After the reform, Alibaba's AI strategy has become highly aligned with ByteDance's approach. Doubao has always been closed-source from the start. Volcano Engine was built around AI monetization from the beginning. It leads globally in token call volume and has pioneered token monetization, even though its model capabilities are not the top, its monetization rate is not inferior to Qwen.
The cost of this transformation is that Lin Junyang, the soul of Qwen's open-source ecosystem, left. His departure could shake community confidence and trigger a chain of talent loss. More critically, competitors like MiniMax and Zhipu have already surpassed Qwen in code generation, putting pressure on model capabilities. At this point, switching to closed-source could backfire if the product strength isn't enough, as customers will turn to competitors. Meanwhile, ByteDance's Volcano Engine is growing rapidly, having already preempted the cloud sales driven by token consumption. Its gross profit from cloud services surpasses Alibaba Cloud's GPU sales by a large margin.
Therefore, looking at Alibaba's future AI direction, it is highly likely they will choose a path of "closed-source flagship models tightly integrated with cloud services," similar to Microsoft's Azure + OpenAI model or Anthropic + AWS. Proprietary models can generate higher gross margins, rather than wasting resources on selling GPU computing power.

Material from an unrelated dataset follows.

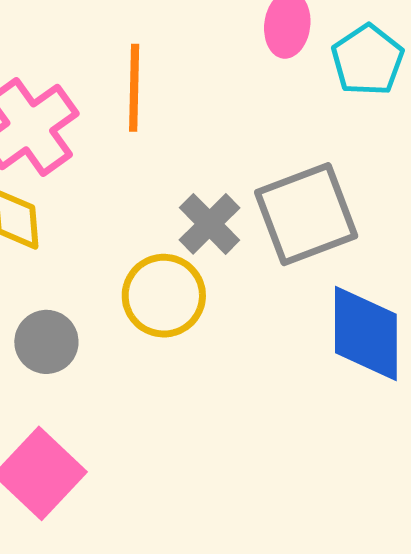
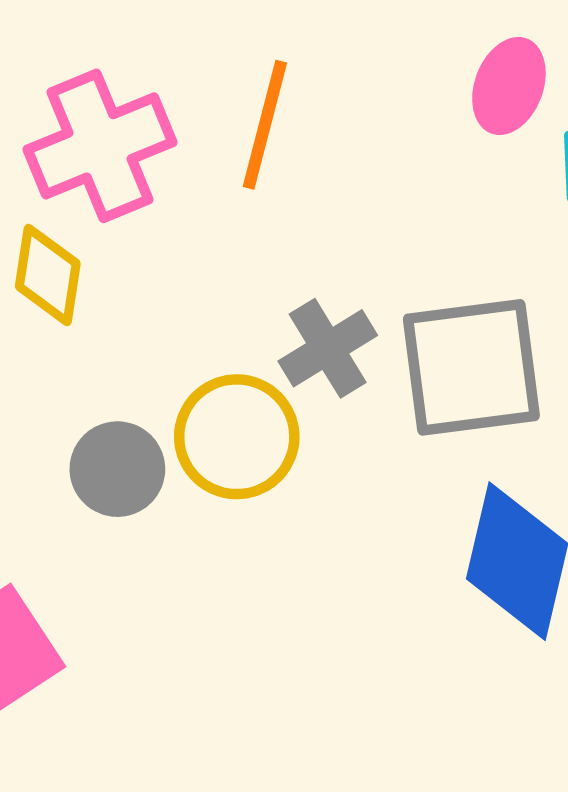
gray circle: (46, 342) -> (117, 469), moved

At the same time, AI applications will be prioritized in e-commerce scenarios. Open-source efforts will not be completely abandoned; Alibaba can emulate Google—keeping top-tier models closed-source and for internal use, while open-sourcing smaller models. The recent explosion of Agents has fully unlocked AI monetization channels. The token consumption driven by Agent AI far exceeds traditional chat. Alibaba's corporate DNA lies in B2B adoption rather than C-end users. If they can establish a foothold on the enterprise-level Agent platform, the MaaS ceiling will significantly rise, and profit margins will improve markedly.
To give a more relatable example: computing power is like a gold mine. Originally, Alibaba leased tools and mines to others and also open-sourced mining methods, earning rent and tool fees from the mines. But when gold prices rose, Alibaba decided to go into mining themselves.

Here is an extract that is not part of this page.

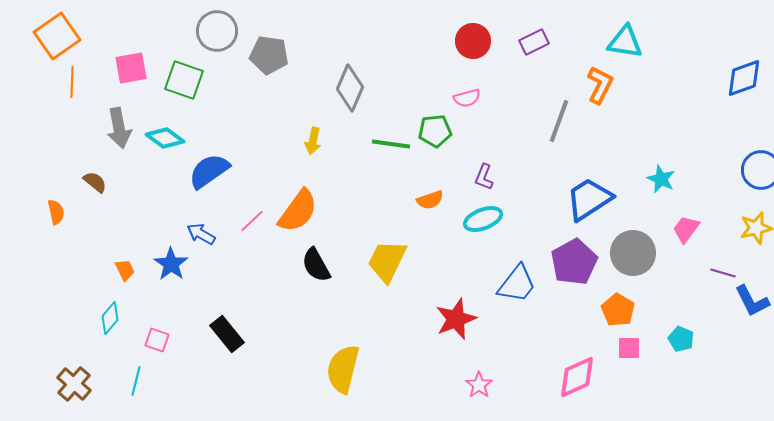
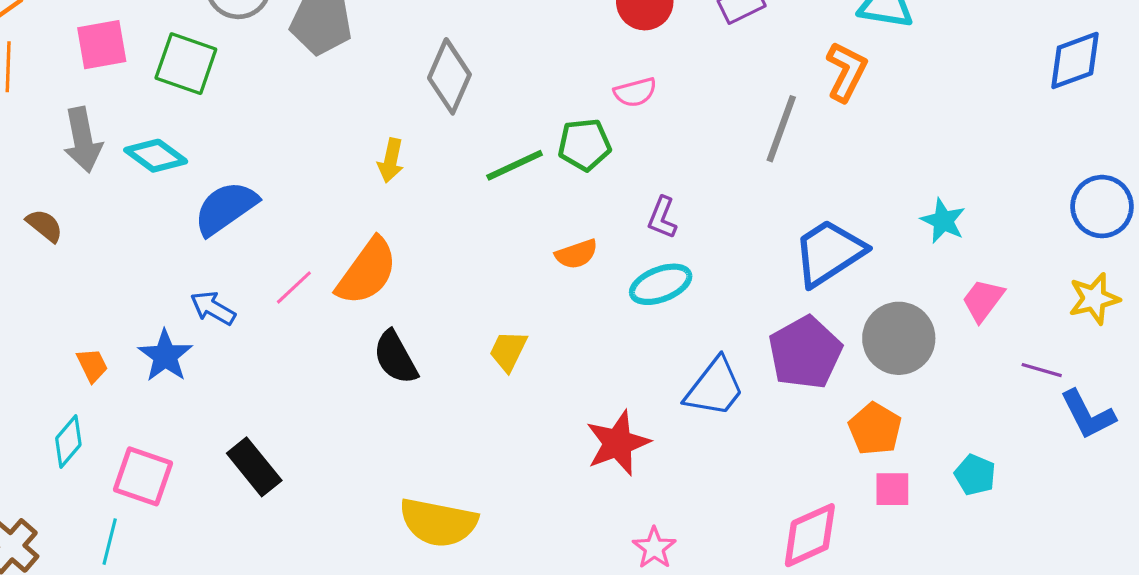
green line: (391, 144) -> (515, 165), turned -33
yellow trapezoid: (387, 261) -> (508, 351), size x0.6
pink square: (157, 340) -> (143, 476), size x1.5
yellow semicircle: (343, 369) -> (438, 522), turned -93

In summary, the direction is correct. Success or failure depends on whether model capabilities can be rebuilt to restore competitive advantage. Currently, the situation is somewhat similar to Kimi's past—it's a matter of doubling down on R&D. Kimi's transformation involved halting deployment and shifting from closed-source to open-source models. But for large companies, maintaining flagship closed-source models is actually the right path, as they have enough computing power to monetize and tokenize effectively. Additionally, whether Alibaba's e-commerce and cloud synergy can truly complete the business closed loop—and then sell this solution to B2B clients—is crucial.

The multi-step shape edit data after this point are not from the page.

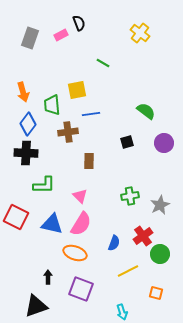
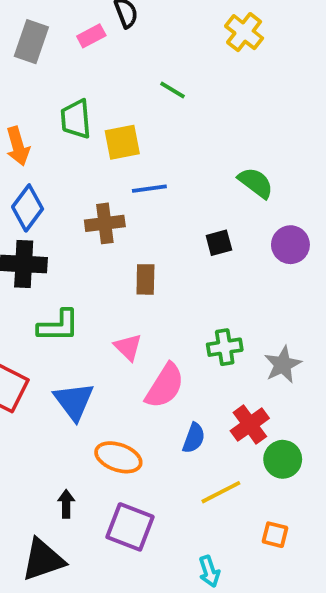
green trapezoid: (52, 105) -> (76, 119), moved
blue triangle: (52, 224) -> (74, 401), turned 40
pink semicircle: (81, 224) -> (165, 386), moved

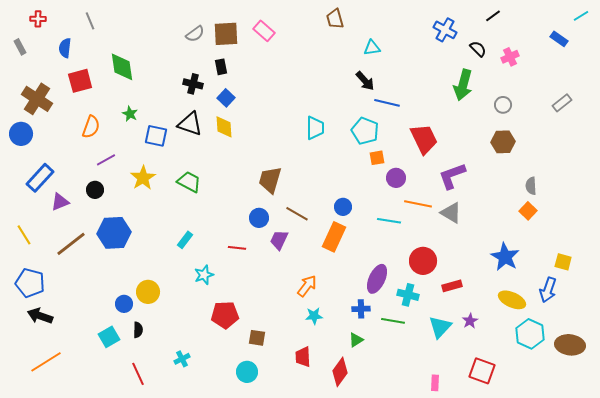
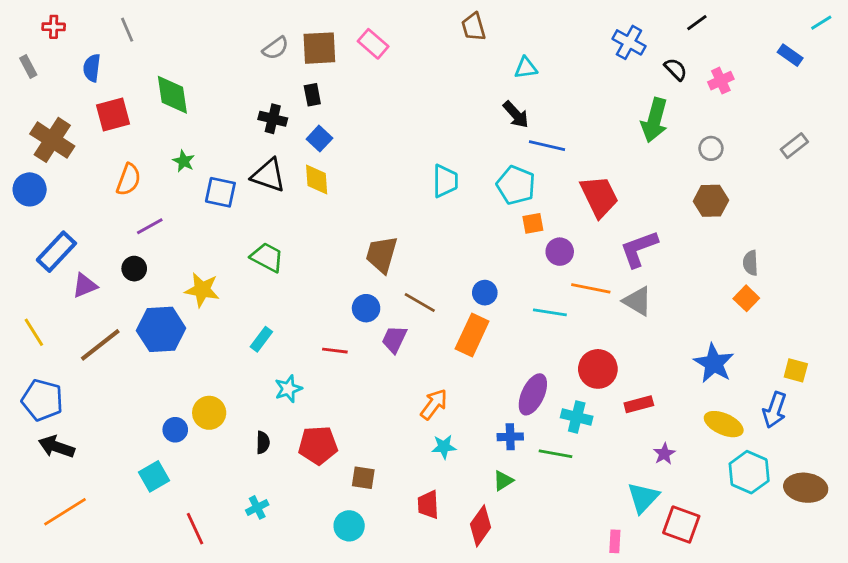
yellow star: (143, 178) -> (202, 290), moved, turned -30
cyan triangle: (440, 327) -> (643, 498), moved
black semicircle: (138, 330) -> (263, 442), moved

At this point, one must admire ByteDance. From the start, they had a clear plan: avoid blindly following the open-source trend, instead stockpiling tokens, developing proprietary applications, and self-using tokens. Once the system was running smoothly, they sold this entire solution through Volcano Engine to B2B clients, completing the business closed loop. The AI transformation and organizational restructuring are simply a reflection of ByteDance's pre-set strategic blueprint.